| Exercise description |
Every entry that follows should be repeated exactly; drop the images.
***** Data shown
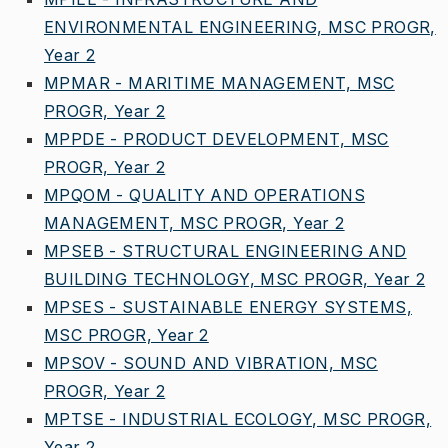
ENVIRONMENTAL ENGINEERING, MSC PROGR,
Year 2
MPMAR - MARITIME MANAGEMENT, MSC
PROGR, Year 2
MPPDE - PRODUCT DEVELOPMENT, MSC
PROGR, Year 2
MPQOM - QUALITY AND OPERATIONS
MANAGEMENT, MSC PROGR, Year 2
MPSEB - STRUCTURAL ENGINEERING AND
BUILDING TECHNOLOGY, MSC PROGR, Year 2
MPSES - SUSTAINABLE ENERGY SYSTEMS,
MSC PROGR, Year 2
MPSOV - SOUND AND VIBRATION, MSC
PROGR, Year 2
MPTSE - INDUSTRIAL ECOLOGY, MSC PROGR,
Year 2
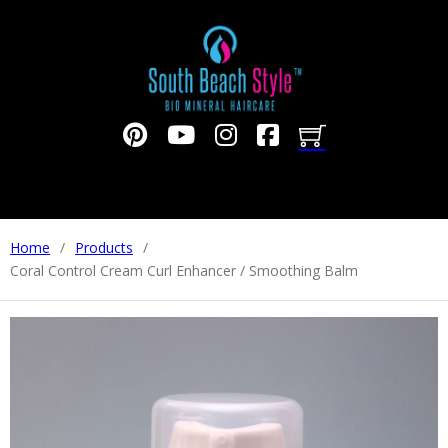
Home
/
Products
/
Coral Control Cream Curl Enhancer / Smoothing Balm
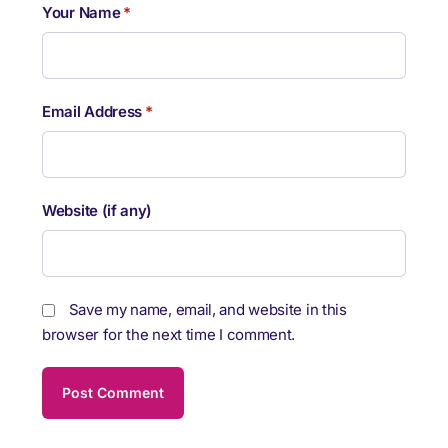
Your Name
*
Email Address
*
Website (if any)
Save my name, email, and website in this
browser for the next time I comment.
**********
| Response to this task |
ENVIRONMENTAL ENGINEERING, MSC PROGR,
Year 2
MPMAR - MARITIME MANAGEMENT, MSC
PROGR, Year 2
MPPDE - PRODUCT DEVELOPMENT, MSC
PROGR, Year 2
MPQOM - QUALITY AND OPERATIONS
MANAGEMENT, MSC PROGR, Year 2
MPSEB - STRUCTURAL ENGINEERING AND
BUILDING TECHNOLOGY, MSC PROGR, Year 2
MPSES - SUSTAINABLE ENERGY SYSTEMS,
MSC PROGR, Year 2
MPSOV - SOUND AND VIBRATION, MSC
PROGR, Year 2
MPTSE - INDUSTRIAL ECOLOGY, MSC PROGR,
Year 2
Home
/
Products
/
Coral Control Cream Curl Enhancer / Smoothing Balm
Your Name
*
Email Address
*
Website (if any)
Save my name, email, and website in this
browser for the next time I comment.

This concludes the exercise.